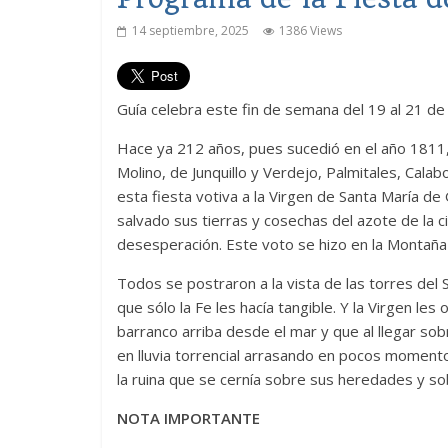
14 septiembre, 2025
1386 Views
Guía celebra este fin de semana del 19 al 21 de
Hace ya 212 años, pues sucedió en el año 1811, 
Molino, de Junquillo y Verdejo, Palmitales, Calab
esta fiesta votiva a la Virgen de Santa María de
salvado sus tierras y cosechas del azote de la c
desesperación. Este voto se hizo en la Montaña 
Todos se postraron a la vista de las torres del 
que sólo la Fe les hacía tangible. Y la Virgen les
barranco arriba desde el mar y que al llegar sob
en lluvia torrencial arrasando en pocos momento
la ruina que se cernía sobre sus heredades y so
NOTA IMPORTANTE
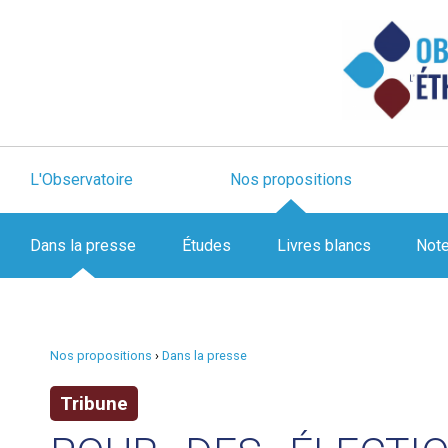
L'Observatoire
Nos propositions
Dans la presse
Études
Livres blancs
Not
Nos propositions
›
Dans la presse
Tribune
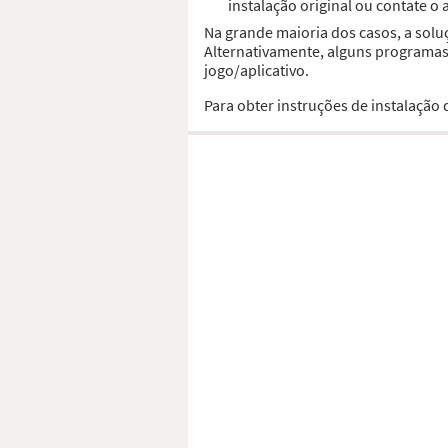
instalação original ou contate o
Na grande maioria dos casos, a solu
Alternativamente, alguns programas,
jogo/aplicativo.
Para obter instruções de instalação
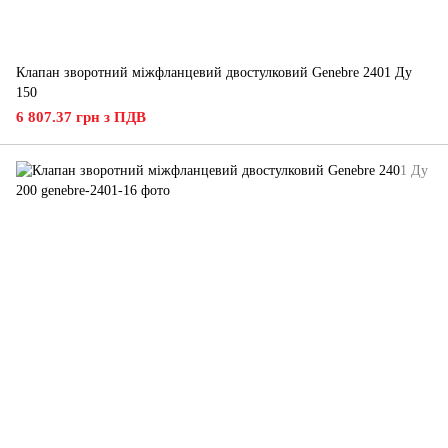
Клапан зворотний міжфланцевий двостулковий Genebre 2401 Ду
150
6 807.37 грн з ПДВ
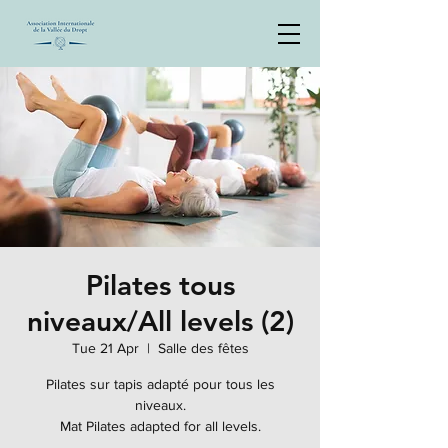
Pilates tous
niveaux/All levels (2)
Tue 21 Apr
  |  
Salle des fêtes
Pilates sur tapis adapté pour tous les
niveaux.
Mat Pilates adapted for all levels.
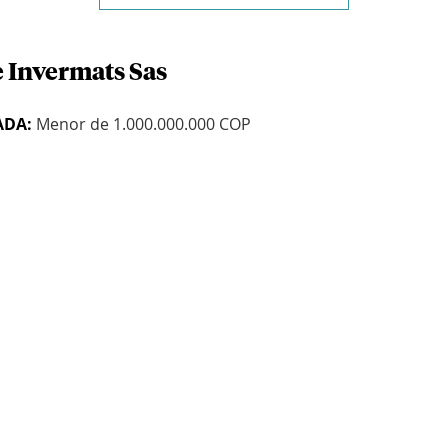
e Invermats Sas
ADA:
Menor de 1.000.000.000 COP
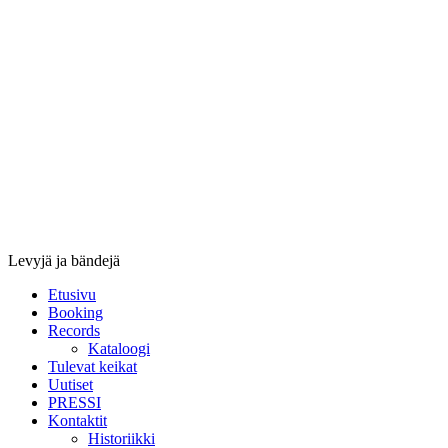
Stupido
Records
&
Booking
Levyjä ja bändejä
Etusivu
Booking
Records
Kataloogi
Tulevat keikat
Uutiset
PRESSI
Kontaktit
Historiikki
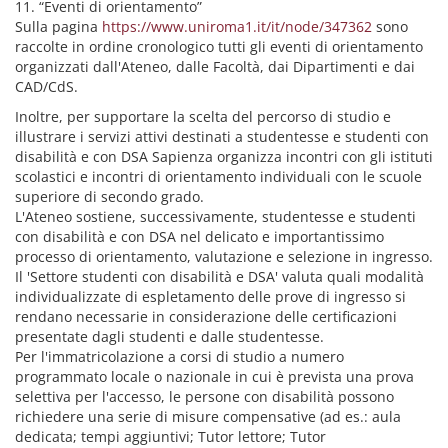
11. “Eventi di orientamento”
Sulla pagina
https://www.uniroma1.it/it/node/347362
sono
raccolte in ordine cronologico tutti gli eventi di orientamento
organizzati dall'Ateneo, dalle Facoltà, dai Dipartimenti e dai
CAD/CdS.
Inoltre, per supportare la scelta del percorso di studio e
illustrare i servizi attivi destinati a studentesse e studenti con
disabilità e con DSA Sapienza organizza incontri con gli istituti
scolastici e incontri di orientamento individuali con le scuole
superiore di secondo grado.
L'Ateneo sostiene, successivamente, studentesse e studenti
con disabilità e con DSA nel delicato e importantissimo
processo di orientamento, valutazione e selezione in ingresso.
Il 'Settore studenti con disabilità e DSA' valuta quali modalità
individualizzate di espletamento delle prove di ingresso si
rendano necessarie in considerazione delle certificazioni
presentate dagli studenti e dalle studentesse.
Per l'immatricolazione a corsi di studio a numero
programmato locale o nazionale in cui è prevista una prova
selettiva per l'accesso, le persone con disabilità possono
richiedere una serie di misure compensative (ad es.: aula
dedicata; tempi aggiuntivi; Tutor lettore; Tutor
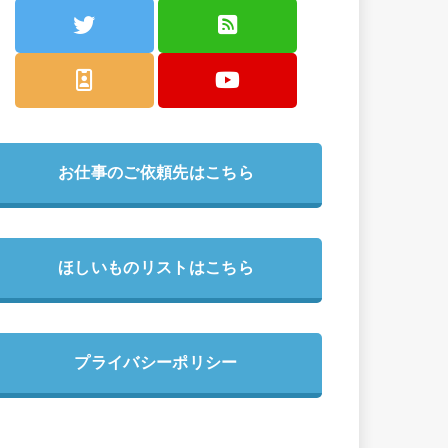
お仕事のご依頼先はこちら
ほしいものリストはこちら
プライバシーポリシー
+ + +
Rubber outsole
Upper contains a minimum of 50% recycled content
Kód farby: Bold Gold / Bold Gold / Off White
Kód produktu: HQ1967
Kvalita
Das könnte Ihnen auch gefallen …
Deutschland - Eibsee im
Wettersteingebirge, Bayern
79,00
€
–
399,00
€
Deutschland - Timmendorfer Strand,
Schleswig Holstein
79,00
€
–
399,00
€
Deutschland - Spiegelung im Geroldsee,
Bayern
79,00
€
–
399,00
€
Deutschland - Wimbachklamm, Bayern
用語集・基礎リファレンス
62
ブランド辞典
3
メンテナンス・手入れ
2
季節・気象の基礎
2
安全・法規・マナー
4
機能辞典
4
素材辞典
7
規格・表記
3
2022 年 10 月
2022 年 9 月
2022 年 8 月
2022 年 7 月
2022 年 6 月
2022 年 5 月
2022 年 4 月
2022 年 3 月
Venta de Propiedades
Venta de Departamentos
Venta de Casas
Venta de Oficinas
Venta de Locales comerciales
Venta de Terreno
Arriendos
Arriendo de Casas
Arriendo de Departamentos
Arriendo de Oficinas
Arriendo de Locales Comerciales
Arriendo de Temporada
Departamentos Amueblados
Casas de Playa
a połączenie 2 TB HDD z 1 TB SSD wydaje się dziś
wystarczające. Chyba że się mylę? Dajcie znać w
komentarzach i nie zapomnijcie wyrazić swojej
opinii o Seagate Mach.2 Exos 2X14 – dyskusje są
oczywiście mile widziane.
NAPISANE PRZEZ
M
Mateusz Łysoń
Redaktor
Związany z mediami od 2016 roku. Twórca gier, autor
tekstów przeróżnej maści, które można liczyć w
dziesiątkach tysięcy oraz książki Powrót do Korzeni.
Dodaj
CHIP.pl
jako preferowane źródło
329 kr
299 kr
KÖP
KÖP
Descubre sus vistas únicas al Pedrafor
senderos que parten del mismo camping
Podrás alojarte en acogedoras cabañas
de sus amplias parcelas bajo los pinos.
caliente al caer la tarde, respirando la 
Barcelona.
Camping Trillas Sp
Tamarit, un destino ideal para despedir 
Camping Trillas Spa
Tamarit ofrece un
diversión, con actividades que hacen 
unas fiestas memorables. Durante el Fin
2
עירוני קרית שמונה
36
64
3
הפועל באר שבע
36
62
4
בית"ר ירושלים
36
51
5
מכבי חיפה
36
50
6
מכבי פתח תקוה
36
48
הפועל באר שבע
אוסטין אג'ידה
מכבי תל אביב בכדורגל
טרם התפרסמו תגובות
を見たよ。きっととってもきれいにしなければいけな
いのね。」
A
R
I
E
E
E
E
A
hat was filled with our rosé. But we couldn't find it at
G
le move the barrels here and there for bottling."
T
+ + +
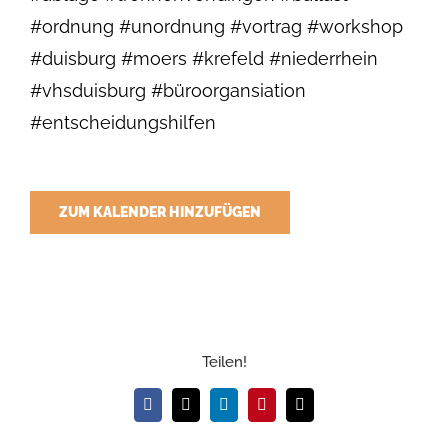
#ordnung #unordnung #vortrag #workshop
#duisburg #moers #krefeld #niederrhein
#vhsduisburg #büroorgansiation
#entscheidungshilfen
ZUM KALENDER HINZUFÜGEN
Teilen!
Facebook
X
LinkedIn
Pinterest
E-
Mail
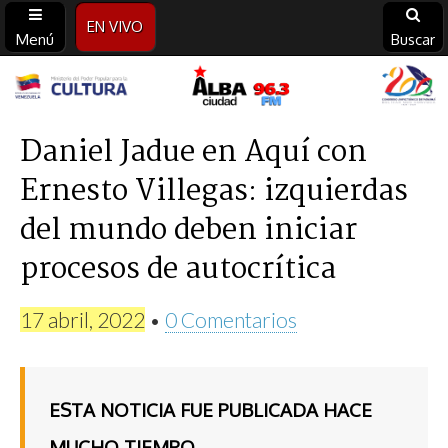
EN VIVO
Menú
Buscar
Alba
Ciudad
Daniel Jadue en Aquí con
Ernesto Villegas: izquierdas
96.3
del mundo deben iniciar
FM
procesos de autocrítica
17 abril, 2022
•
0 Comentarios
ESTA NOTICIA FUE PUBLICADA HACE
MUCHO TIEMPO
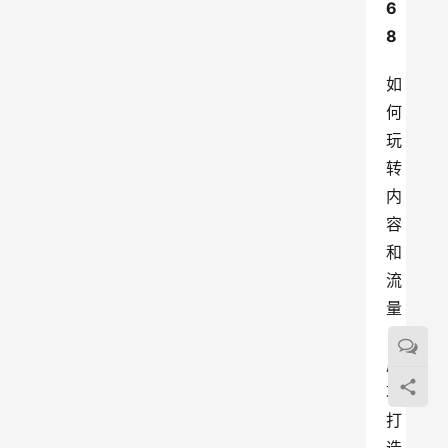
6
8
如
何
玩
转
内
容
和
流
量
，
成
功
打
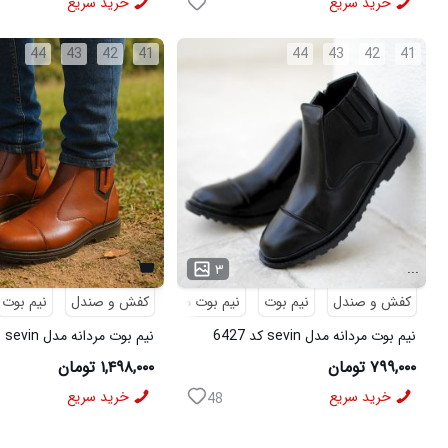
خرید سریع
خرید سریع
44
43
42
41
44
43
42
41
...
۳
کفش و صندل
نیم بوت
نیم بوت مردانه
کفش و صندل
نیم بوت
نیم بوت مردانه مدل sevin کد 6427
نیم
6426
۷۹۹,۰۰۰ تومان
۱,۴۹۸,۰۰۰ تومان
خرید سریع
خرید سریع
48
+ + +
Your instructions:
Search the material for the word "orientamento" and copy each line where it occurs.

Reply to the exercise:
11. “Eventi di orientamento”
raccolte in ordine cronologico tutti gli eventi di orientamento
scolastici e incontri di orientamento individuali con le scuole
processo di orientamento, valutazione e selezione in ingresso.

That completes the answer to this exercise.